According to recent reports, 60% of small businesses in Australia do not survive cyber breaches. This poses a significant challenge for overworked IT professionals in small businesses who have limited budgets to combat the growing wave of cyber crime.
A study by ASIC revealed that small organizations in Australia lag behind in critical areas of cyber security compared to medium and large organizations. To address these concerns, the Australian government has announced a AU $20 million package to support small businesses, including initiatives like a voluntary cyber “health check” program and a Small Business Cyber Resilience Service.
However, small businesses need to prioritize resilience against cyber threats even more and take proactive steps to protect themselves. The ASIC data highlights several weaknesses in small businesses’ cyber security practices, such as not following cybersecurity standards, lack of risk assessments, limited use of multi-factor authentication, failure to patch applications and conduct vulnerability scans, and absence of backups.
The cost of cyber crime has also increased, with small businesses facing average losses of $46,000. For a substantial number of small businesses, a breach can have severe consequences, often leading to closure. Therefore, cyber security poses an existential threat to these businesses, affecting their reputation, customer base, and growth potential.

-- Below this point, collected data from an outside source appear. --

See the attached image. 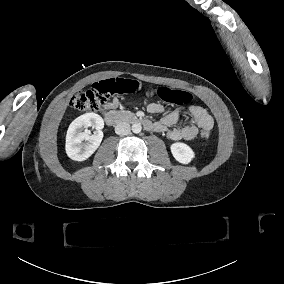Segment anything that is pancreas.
I'll use <instances>...</instances> for the list:
<instances>
[{"label":"pancreas","instance_id":"pancreas-1","mask_svg":"<svg viewBox=\"0 0 284 284\" xmlns=\"http://www.w3.org/2000/svg\"><path fill=\"white\" fill-rule=\"evenodd\" d=\"M117 114L122 117L123 119L134 117L135 114L131 111H119Z\"/></svg>","mask_w":284,"mask_h":284}]
</instances>
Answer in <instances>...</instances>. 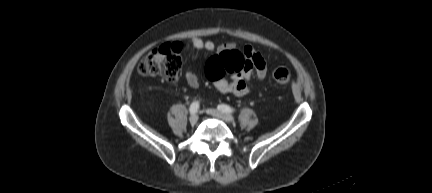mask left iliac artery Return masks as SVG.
Returning a JSON list of instances; mask_svg holds the SVG:
<instances>
[{"mask_svg": "<svg viewBox=\"0 0 432 193\" xmlns=\"http://www.w3.org/2000/svg\"><path fill=\"white\" fill-rule=\"evenodd\" d=\"M218 109L226 113H233L235 111L232 107L226 104L218 105Z\"/></svg>", "mask_w": 432, "mask_h": 193, "instance_id": "1", "label": "left iliac artery"}]
</instances>
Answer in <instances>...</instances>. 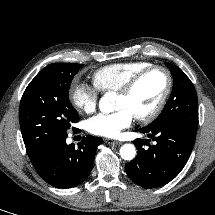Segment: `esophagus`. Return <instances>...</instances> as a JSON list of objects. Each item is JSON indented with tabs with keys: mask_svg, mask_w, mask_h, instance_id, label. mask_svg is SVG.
Returning a JSON list of instances; mask_svg holds the SVG:
<instances>
[{
	"mask_svg": "<svg viewBox=\"0 0 215 215\" xmlns=\"http://www.w3.org/2000/svg\"><path fill=\"white\" fill-rule=\"evenodd\" d=\"M105 142H106L107 144H113V145H121V144H122L121 141L113 140V139H109V138H106V139H105Z\"/></svg>",
	"mask_w": 215,
	"mask_h": 215,
	"instance_id": "esophagus-1",
	"label": "esophagus"
}]
</instances>
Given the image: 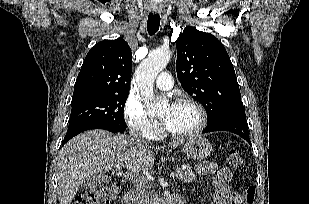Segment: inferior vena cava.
Segmentation results:
<instances>
[{"instance_id":"inferior-vena-cava-1","label":"inferior vena cava","mask_w":309,"mask_h":204,"mask_svg":"<svg viewBox=\"0 0 309 204\" xmlns=\"http://www.w3.org/2000/svg\"><path fill=\"white\" fill-rule=\"evenodd\" d=\"M131 137L137 142L147 143V141L137 132H132ZM127 204H147V196L143 185H135L133 191H131L128 196Z\"/></svg>"}]
</instances>
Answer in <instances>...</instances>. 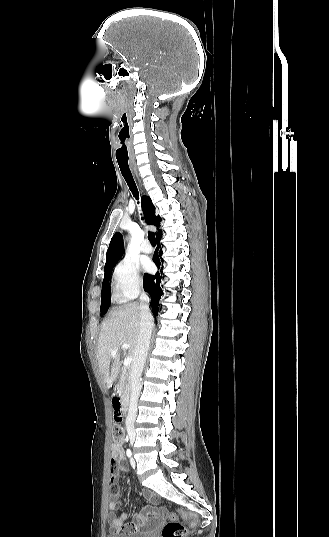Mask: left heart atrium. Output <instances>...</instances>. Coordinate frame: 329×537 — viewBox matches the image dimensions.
Here are the masks:
<instances>
[{
    "mask_svg": "<svg viewBox=\"0 0 329 537\" xmlns=\"http://www.w3.org/2000/svg\"><path fill=\"white\" fill-rule=\"evenodd\" d=\"M141 263L145 270H149L151 268V263L148 259L144 258Z\"/></svg>",
    "mask_w": 329,
    "mask_h": 537,
    "instance_id": "left-heart-atrium-1",
    "label": "left heart atrium"
}]
</instances>
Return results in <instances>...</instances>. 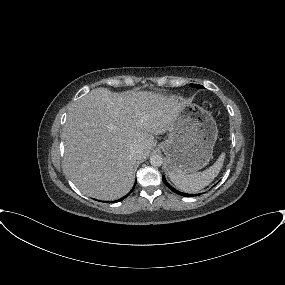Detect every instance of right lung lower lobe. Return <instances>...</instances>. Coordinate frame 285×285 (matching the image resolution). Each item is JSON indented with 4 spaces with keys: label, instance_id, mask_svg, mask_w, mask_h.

Small businesses face a critical challenge in protecting themselves due to limited resources. Often, they have small IT teams or a single IT professional responsible for various tasks, including IT security. Additionally, around 48% of Australian small businesses spend less than $500 per year on cyber security.
To address these limitations, small businesses should start with implementing the Essential Eight best practice recommendations provided by the ASD and Australian Cyber Security Centre. These include measures such as creating whitelists, regularly updating systems, disabling macros, securing web browsers, restricting administrative privileges, enabling automatic updates, using strong passwords and multi-factor authentication, and conducting daily backups.
In addition to implementing these measures, it is crucial for small businesses to have a crisis management plan in place to handle breaches effectively. This plan will help mitigate the cost and damage caused by a breach and increase the chances of recovery.